* [Stored items]
▶

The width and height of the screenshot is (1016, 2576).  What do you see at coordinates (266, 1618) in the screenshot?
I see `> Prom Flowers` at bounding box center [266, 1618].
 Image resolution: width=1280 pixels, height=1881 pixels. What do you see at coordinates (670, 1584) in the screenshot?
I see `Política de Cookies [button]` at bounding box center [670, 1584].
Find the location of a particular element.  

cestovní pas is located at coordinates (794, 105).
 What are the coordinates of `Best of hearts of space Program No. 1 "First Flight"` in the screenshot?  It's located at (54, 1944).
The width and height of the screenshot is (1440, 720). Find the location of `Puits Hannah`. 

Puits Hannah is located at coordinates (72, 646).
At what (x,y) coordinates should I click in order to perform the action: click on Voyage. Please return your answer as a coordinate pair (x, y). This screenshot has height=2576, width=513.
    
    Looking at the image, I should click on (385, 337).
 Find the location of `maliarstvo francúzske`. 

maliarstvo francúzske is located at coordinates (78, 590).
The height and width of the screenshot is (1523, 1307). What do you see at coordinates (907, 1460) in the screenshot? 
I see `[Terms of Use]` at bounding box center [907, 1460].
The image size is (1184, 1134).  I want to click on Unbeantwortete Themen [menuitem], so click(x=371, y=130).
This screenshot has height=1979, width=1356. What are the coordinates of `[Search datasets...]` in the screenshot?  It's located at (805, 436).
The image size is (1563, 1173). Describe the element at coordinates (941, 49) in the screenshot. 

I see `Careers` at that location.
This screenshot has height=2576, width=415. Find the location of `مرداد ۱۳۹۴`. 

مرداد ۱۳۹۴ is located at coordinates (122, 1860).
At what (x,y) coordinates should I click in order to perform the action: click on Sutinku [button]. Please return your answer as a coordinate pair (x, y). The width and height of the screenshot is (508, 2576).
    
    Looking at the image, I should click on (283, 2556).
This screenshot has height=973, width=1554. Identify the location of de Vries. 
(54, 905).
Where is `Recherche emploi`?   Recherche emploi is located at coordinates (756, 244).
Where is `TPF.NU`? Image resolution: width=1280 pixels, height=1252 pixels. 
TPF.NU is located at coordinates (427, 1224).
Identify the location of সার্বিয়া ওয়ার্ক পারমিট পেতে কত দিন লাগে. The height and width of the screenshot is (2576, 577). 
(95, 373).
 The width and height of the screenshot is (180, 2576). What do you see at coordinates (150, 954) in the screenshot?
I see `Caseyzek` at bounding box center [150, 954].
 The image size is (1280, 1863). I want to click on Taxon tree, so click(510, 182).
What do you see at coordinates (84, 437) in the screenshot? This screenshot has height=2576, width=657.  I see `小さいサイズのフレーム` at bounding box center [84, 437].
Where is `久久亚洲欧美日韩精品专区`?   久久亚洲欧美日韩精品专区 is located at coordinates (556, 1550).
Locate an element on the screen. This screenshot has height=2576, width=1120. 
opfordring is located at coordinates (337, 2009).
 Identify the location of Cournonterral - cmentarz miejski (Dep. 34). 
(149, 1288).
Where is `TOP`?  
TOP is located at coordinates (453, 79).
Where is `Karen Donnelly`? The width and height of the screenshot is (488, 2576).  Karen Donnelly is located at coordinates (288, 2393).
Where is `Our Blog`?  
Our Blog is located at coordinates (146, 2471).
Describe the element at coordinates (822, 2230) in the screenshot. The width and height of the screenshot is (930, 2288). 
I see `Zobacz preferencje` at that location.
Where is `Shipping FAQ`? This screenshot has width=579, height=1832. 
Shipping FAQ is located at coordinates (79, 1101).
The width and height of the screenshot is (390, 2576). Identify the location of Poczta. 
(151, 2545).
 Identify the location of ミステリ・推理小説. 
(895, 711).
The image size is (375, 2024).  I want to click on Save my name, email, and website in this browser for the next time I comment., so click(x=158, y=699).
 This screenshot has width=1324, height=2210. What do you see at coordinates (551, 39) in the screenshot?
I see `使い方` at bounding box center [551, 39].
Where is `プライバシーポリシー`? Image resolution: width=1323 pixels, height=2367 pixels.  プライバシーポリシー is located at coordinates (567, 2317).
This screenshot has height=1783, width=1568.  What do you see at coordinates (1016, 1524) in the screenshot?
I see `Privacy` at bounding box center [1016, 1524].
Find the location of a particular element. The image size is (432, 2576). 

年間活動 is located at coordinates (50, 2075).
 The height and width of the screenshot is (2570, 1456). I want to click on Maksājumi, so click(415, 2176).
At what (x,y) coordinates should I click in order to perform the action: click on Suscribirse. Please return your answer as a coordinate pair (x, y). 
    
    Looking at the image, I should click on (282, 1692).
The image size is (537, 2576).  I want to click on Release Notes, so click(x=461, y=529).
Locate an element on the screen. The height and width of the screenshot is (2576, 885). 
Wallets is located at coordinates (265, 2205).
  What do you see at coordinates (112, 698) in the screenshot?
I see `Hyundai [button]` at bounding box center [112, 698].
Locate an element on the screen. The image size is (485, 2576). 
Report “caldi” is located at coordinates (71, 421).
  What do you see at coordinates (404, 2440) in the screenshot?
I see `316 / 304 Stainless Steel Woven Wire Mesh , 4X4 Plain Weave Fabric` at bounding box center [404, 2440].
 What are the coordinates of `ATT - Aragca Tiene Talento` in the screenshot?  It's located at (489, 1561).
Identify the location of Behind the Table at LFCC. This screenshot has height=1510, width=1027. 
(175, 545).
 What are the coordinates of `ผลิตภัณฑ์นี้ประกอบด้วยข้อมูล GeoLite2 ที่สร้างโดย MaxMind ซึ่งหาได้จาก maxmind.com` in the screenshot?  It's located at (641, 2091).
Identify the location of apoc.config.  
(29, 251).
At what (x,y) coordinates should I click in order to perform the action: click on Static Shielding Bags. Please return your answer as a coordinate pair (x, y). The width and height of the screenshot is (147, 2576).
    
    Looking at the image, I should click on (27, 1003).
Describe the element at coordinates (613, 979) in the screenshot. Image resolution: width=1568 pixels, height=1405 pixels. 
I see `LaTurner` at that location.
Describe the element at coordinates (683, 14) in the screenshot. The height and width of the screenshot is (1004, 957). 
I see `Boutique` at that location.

◀

Set all of the records down again, exactly as they stand.

The width and height of the screenshot is (1016, 2576).  What do you see at coordinates (266, 1618) in the screenshot?
I see `> Prom Flowers` at bounding box center [266, 1618].
 Image resolution: width=1280 pixels, height=1881 pixels. What do you see at coordinates (670, 1584) in the screenshot?
I see `Política de Cookies [button]` at bounding box center [670, 1584].
Find the location of a particular element.  

cestovní pas is located at coordinates (794, 105).
 What are the coordinates of `Best of hearts of space Program No. 1 "First Flight"` in the screenshot?  It's located at (54, 1944).
The width and height of the screenshot is (1440, 720). Find the location of `Puits Hannah`. 

Puits Hannah is located at coordinates (72, 646).
At what (x,y) coordinates should I click in order to perform the action: click on Voyage. Please return your answer as a coordinate pair (x, y). This screenshot has height=2576, width=513.
    
    Looking at the image, I should click on (385, 337).
 Find the location of `maliarstvo francúzske`. 

maliarstvo francúzske is located at coordinates (78, 590).
The height and width of the screenshot is (1523, 1307). What do you see at coordinates (907, 1460) in the screenshot? 
I see `[Terms of Use]` at bounding box center [907, 1460].
The image size is (1184, 1134).  I want to click on Unbeantwortete Themen [menuitem], so click(x=371, y=130).
This screenshot has height=1979, width=1356. What are the coordinates of `[Search datasets...]` in the screenshot?  It's located at (805, 436).
The image size is (1563, 1173). Describe the element at coordinates (941, 49) in the screenshot. 

I see `Careers` at that location.
This screenshot has height=2576, width=415. Find the location of `مرداد ۱۳۹۴`. 

مرداد ۱۳۹۴ is located at coordinates (122, 1860).
At what (x,y) coordinates should I click in order to perform the action: click on Sutinku [button]. Please return your answer as a coordinate pair (x, y). The width and height of the screenshot is (508, 2576).
    
    Looking at the image, I should click on (283, 2556).
This screenshot has height=973, width=1554. Identify the location of de Vries. 
(54, 905).
Where is `Recherche emploi`?   Recherche emploi is located at coordinates (756, 244).
Where is `TPF.NU`? Image resolution: width=1280 pixels, height=1252 pixels. 
TPF.NU is located at coordinates (427, 1224).
Identify the location of সার্বিয়া ওয়ার্ক পারমিট পেতে কত দিন লাগে. The height and width of the screenshot is (2576, 577). 
(95, 373).
 The width and height of the screenshot is (180, 2576). What do you see at coordinates (150, 954) in the screenshot?
I see `Caseyzek` at bounding box center [150, 954].
 The image size is (1280, 1863). I want to click on Taxon tree, so click(510, 182).
What do you see at coordinates (84, 437) in the screenshot? This screenshot has height=2576, width=657.  I see `小さいサイズのフレーム` at bounding box center [84, 437].
Where is `久久亚洲欧美日韩精品专区`?   久久亚洲欧美日韩精品专区 is located at coordinates (556, 1550).
Locate an element on the screen. This screenshot has height=2576, width=1120. 
opfordring is located at coordinates (337, 2009).
 Identify the location of Cournonterral - cmentarz miejski (Dep. 34). 
(149, 1288).
Where is `TOP`?  
TOP is located at coordinates (453, 79).
Where is `Karen Donnelly`? The width and height of the screenshot is (488, 2576).  Karen Donnelly is located at coordinates (288, 2393).
Where is `Our Blog`?  
Our Blog is located at coordinates (146, 2471).
Describe the element at coordinates (822, 2230) in the screenshot. The width and height of the screenshot is (930, 2288). 
I see `Zobacz preferencje` at that location.
Where is `Shipping FAQ`? This screenshot has width=579, height=1832. 
Shipping FAQ is located at coordinates (79, 1101).
The width and height of the screenshot is (390, 2576). Identify the location of Poczta. 
(151, 2545).
 Identify the location of ミステリ・推理小説. 
(895, 711).
The image size is (375, 2024).  I want to click on Save my name, email, and website in this browser for the next time I comment., so click(x=158, y=699).
 This screenshot has width=1324, height=2210. What do you see at coordinates (551, 39) in the screenshot?
I see `使い方` at bounding box center [551, 39].
Where is `プライバシーポリシー`? Image resolution: width=1323 pixels, height=2367 pixels.  プライバシーポリシー is located at coordinates (567, 2317).
This screenshot has height=1783, width=1568.  What do you see at coordinates (1016, 1524) in the screenshot?
I see `Privacy` at bounding box center [1016, 1524].
Find the location of a particular element. The image size is (432, 2576). 

年間活動 is located at coordinates (50, 2075).
 The height and width of the screenshot is (2570, 1456). I want to click on Maksājumi, so click(415, 2176).
At what (x,y) coordinates should I click in order to perform the action: click on Suscribirse. Please return your answer as a coordinate pair (x, y). 
    
    Looking at the image, I should click on (282, 1692).
The image size is (537, 2576).  I want to click on Release Notes, so click(x=461, y=529).
Locate an element on the screen. The height and width of the screenshot is (2576, 885). 
Wallets is located at coordinates (265, 2205).
  What do you see at coordinates (112, 698) in the screenshot?
I see `Hyundai [button]` at bounding box center [112, 698].
Locate an element on the screen. The image size is (485, 2576). 
Report “caldi” is located at coordinates (71, 421).
  What do you see at coordinates (404, 2440) in the screenshot?
I see `316 / 304 Stainless Steel Woven Wire Mesh , 4X4 Plain Weave Fabric` at bounding box center [404, 2440].
 What are the coordinates of `ATT - Aragca Tiene Talento` in the screenshot?  It's located at (489, 1561).
Identify the location of Behind the Table at LFCC. This screenshot has height=1510, width=1027. 
(175, 545).
 What are the coordinates of `ผลิตภัณฑ์นี้ประกอบด้วยข้อมูล GeoLite2 ที่สร้างโดย MaxMind ซึ่งหาได้จาก maxmind.com` in the screenshot?  It's located at (641, 2091).
Identify the location of apoc.config.  
(29, 251).
At what (x,y) coordinates should I click in order to perform the action: click on Static Shielding Bags. Please return your answer as a coordinate pair (x, y). The width and height of the screenshot is (147, 2576).
    
    Looking at the image, I should click on (27, 1003).
Describe the element at coordinates (613, 979) in the screenshot. Image resolution: width=1568 pixels, height=1405 pixels. 
I see `LaTurner` at that location.
Describe the element at coordinates (683, 14) in the screenshot. The height and width of the screenshot is (1004, 957). 
I see `Boutique` at that location.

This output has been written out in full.